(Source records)
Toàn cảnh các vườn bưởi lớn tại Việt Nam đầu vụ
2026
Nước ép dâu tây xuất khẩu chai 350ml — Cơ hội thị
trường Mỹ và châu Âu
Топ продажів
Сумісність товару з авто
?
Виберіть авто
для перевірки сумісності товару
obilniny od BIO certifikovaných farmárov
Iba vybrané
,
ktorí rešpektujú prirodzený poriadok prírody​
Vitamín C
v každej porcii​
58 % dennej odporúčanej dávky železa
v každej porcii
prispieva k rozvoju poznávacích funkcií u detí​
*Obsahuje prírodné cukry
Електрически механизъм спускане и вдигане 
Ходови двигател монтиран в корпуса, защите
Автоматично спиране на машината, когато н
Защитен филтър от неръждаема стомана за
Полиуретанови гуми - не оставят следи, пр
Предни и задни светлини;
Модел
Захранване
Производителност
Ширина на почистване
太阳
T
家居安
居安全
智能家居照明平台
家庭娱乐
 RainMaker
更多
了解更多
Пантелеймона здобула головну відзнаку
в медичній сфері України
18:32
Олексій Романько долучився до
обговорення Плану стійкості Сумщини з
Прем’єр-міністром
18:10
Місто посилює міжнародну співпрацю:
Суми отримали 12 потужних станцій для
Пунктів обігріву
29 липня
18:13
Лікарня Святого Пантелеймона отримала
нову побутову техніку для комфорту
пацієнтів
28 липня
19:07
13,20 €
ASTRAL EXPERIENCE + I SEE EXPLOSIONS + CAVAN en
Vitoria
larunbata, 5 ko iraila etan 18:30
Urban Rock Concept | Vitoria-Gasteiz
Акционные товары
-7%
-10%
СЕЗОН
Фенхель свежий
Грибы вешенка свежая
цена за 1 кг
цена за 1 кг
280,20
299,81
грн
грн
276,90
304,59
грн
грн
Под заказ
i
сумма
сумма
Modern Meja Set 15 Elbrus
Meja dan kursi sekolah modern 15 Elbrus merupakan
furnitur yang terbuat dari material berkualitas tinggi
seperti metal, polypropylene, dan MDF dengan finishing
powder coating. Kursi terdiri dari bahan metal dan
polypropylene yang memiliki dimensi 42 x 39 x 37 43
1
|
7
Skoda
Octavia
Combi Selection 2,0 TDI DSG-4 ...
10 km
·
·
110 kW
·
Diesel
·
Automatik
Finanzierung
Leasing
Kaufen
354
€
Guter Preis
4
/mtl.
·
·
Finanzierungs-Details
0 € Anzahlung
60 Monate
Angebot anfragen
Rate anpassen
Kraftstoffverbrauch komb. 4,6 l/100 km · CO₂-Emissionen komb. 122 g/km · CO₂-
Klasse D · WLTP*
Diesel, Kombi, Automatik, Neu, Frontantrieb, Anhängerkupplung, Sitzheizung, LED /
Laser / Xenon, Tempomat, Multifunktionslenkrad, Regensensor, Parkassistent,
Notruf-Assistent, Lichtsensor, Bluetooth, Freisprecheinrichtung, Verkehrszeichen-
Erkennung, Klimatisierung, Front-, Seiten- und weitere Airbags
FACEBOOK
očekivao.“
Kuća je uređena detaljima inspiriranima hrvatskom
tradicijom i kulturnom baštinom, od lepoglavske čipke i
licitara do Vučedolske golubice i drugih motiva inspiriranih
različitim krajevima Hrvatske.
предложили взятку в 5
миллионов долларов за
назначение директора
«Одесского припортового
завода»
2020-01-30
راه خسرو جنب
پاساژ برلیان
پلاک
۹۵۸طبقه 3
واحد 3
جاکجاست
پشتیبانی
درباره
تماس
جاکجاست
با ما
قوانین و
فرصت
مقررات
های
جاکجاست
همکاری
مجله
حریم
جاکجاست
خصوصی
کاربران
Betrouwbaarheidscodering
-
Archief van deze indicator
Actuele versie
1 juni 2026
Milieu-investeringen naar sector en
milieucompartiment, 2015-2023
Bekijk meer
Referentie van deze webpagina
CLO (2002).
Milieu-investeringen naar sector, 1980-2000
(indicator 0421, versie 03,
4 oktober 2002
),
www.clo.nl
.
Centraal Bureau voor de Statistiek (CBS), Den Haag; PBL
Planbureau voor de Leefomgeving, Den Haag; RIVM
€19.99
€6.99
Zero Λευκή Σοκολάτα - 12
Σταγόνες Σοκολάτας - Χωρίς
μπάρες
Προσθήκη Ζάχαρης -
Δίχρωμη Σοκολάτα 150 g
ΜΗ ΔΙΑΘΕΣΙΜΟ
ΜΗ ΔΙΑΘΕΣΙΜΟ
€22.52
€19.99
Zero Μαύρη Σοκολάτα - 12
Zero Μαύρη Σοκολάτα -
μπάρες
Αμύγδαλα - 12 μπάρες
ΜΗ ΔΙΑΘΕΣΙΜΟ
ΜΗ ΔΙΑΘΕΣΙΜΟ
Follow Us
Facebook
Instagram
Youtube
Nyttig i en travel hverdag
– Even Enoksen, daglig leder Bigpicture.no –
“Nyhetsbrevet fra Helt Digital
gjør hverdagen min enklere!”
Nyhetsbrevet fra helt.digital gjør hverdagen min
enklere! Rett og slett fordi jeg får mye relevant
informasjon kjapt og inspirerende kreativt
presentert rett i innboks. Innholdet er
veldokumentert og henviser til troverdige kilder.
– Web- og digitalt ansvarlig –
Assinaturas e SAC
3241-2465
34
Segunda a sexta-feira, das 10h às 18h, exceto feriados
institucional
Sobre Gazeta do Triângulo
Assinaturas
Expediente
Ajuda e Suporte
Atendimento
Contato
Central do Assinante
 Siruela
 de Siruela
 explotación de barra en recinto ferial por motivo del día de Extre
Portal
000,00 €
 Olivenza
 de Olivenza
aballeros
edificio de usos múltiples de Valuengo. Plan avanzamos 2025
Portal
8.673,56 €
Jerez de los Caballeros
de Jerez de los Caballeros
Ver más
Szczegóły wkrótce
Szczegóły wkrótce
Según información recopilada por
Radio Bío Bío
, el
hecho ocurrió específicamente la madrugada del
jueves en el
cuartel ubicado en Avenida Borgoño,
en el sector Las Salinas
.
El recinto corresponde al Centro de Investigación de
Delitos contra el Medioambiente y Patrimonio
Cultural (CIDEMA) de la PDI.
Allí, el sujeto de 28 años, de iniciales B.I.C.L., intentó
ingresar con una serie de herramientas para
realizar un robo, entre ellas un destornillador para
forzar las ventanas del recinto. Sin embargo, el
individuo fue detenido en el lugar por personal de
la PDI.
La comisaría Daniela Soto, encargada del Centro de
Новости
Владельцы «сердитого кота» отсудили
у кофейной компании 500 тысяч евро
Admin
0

▶ _Your task_
Could you reproduce all of the entries exactly as they appear?

▶ _The answer_
Toàn cảnh các vườn bưởi lớn tại Việt Nam đầu vụ
2026
Nước ép dâu tây xuất khẩu chai 350ml — Cơ hội thị
trường Mỹ và châu Âu
Топ продажів
Сумісність товару з авто
?
Виберіть авто
для перевірки сумісності товару
obilniny od BIO certifikovaných farmárov
Iba vybrané
,
ktorí rešpektujú prirodzený poriadok prírody​
Vitamín C
v každej porcii​
58 % dennej odporúčanej dávky železa
v každej porcii
prispieva k rozvoju poznávacích funkcií u detí​
*Obsahuje prírodné cukry
Електрически механизъм спускане и вдигане 
Ходови двигател монтиран в корпуса, защите
Автоматично спиране на машината, когато н
Защитен филтър от неръждаема стомана за
Полиуретанови гуми - не оставят следи, пр
Предни и задни светлини;
Модел
Захранване
Производителност
Ширина на почистване
太阳
T
家居安
居安全
智能家居照明平台
家庭娱乐
 RainMaker
更多
了解更多
Пантелеймона здобула головну відзнаку
в медичній сфері України
18:32
Олексій Романько долучився до
обговорення Плану стійкості Сумщини з
Прем’єр-міністром
18:10
Місто посилює міжнародну співпрацю:
Суми отримали 12 потужних станцій для
Пунктів обігріву
29 липня
18:13
Лікарня Святого Пантелеймона отримала
нову побутову техніку для комфорту
пацієнтів
28 липня
19:07
13,20 €
ASTRAL EXPERIENCE + I SEE EXPLOSIONS + CAVAN en
Vitoria
larunbata, 5 ko iraila etan 18:30
Urban Rock Concept | Vitoria-Gasteiz
Акционные товары
-7%
-10%
СЕЗОН
Фенхель свежий
Грибы вешенка свежая
цена за 1 кг
цена за 1 кг
280,20
299,81
грн
грн
276,90
304,59
грн
грн
Под заказ
i
сумма
сумма
Modern Meja Set 15 Elbrus
Meja dan kursi sekolah modern 15 Elbrus merupakan
furnitur yang terbuat dari material berkualitas tinggi
seperti metal, polypropylene, dan MDF dengan finishing
powder coating. Kursi terdiri dari bahan metal dan
polypropylene yang memiliki dimensi 42 x 39 x 37 43
1
|
7
Skoda
Octavia
Combi Selection 2,0 TDI DSG-4 ...
10 km
·
·
110 kW
·
Diesel
·
Automatik
Finanzierung
Leasing
Kaufen
354
€
Guter Preis
4
/mtl.
·
·
Finanzierungs-Details
0 € Anzahlung
60 Monate
Angebot anfragen
Rate anpassen
Kraftstoffverbrauch komb. 4,6 l/100 km · CO₂-Emissionen komb. 122 g/km · CO₂-
Klasse D · WLTP*
Diesel, Kombi, Automatik, Neu, Frontantrieb, Anhängerkupplung, Sitzheizung, LED /
Laser / Xenon, Tempomat, Multifunktionslenkrad, Regensensor, Parkassistent,
Notruf-Assistent, Lichtsensor, Bluetooth, Freisprecheinrichtung, Verkehrszeichen-
Erkennung, Klimatisierung, Front-, Seiten- und weitere Airbags
FACEBOOK
očekivao.“
Kuća je uređena detaljima inspiriranima hrvatskom
tradicijom i kulturnom baštinom, od lepoglavske čipke i
licitara do Vučedolske golubice i drugih motiva inspiriranih
različitim krajevima Hrvatske.
предложили взятку в 5
миллионов долларов за
назначение директора
«Одесского припортового
завода»
2020-01-30
راه خسرو جنب
پاساژ برلیان
پلاک
۹۵۸طبقه 3
واحد 3
جاکجاست
پشتیبانی
درباره
تماس
جاکجاست
با ما
قوانین و
فرصت
مقررات
های
جاکجاست
همکاری
مجله
حریم
جاکجاست
خصوصی
کاربران
Betrouwbaarheidscodering
-
Archief van deze indicator
Actuele versie
1 juni 2026
Milieu-investeringen naar sector en
milieucompartiment, 2015-2023
Bekijk meer
Referentie van deze webpagina
CLO (2002).
Milieu-investeringen naar sector, 1980-2000
(indicator 0421, versie 03,
4 oktober 2002
),
www.clo.nl
.
Centraal Bureau voor de Statistiek (CBS), Den Haag; PBL
Planbureau voor de Leefomgeving, Den Haag; RIVM
€19.99
€6.99
Zero Λευκή Σοκολάτα - 12
Σταγόνες Σοκολάτας - Χωρίς
μπάρες
Προσθήκη Ζάχαρης -
Δίχρωμη Σοκολάτα 150 g
ΜΗ ΔΙΑΘΕΣΙΜΟ
ΜΗ ΔΙΑΘΕΣΙΜΟ
€22.52
€19.99
Zero Μαύρη Σοκολάτα - 12
Zero Μαύρη Σοκολάτα -
μπάρες
Αμύγδαλα - 12 μπάρες
ΜΗ ΔΙΑΘΕΣΙΜΟ
ΜΗ ΔΙΑΘΕΣΙΜΟ
Follow Us
Facebook
Instagram
Youtube
Nyttig i en travel hverdag
– Even Enoksen, daglig leder Bigpicture.no –
“Nyhetsbrevet fra Helt Digital
gjør hverdagen min enklere!”
Nyhetsbrevet fra helt.digital gjør hverdagen min
enklere! Rett og slett fordi jeg får mye relevant
informasjon kjapt og inspirerende kreativt
presentert rett i innboks. Innholdet er
veldokumentert og henviser til troverdige kilder.
– Web- og digitalt ansvarlig –
Assinaturas e SAC
3241-2465
34
Segunda a sexta-feira, das 10h às 18h, exceto feriados
institucional
Sobre Gazeta do Triângulo
Assinaturas
Expediente
Ajuda e Suporte
Atendimento
Contato
Central do Assinante
 Siruela
 de Siruela
 explotación de barra en recinto ferial por motivo del día de Extre
Portal
000,00 €
 Olivenza
 de Olivenza
aballeros
edificio de usos múltiples de Valuengo. Plan avanzamos 2025
Portal
8.673,56 €
Jerez de los Caballeros
de Jerez de los Caballeros
Ver más
Szczegóły wkrótce
Szczegóły wkrótce
Según información recopilada por
Radio Bío Bío
, el
hecho ocurrió específicamente la madrugada del
jueves en el
cuartel ubicado en Avenida Borgoño,
en el sector Las Salinas
.
El recinto corresponde al Centro de Investigación de
Delitos contra el Medioambiente y Patrimonio
Cultural (CIDEMA) de la PDI.
Allí, el sujeto de 28 años, de iniciales B.I.C.L., intentó
ingresar con una serie de herramientas para
realizar un robo, entre ellas un destornillador para
forzar las ventanas del recinto. Sin embargo, el
individuo fue detenido en el lugar por personal de
la PDI.
La comisaría Daniela Soto, encargada del Centro de
Новости
Владельцы «сердитого кота» отсудили
у кофейной компании 500 тысяч евро
Admin
0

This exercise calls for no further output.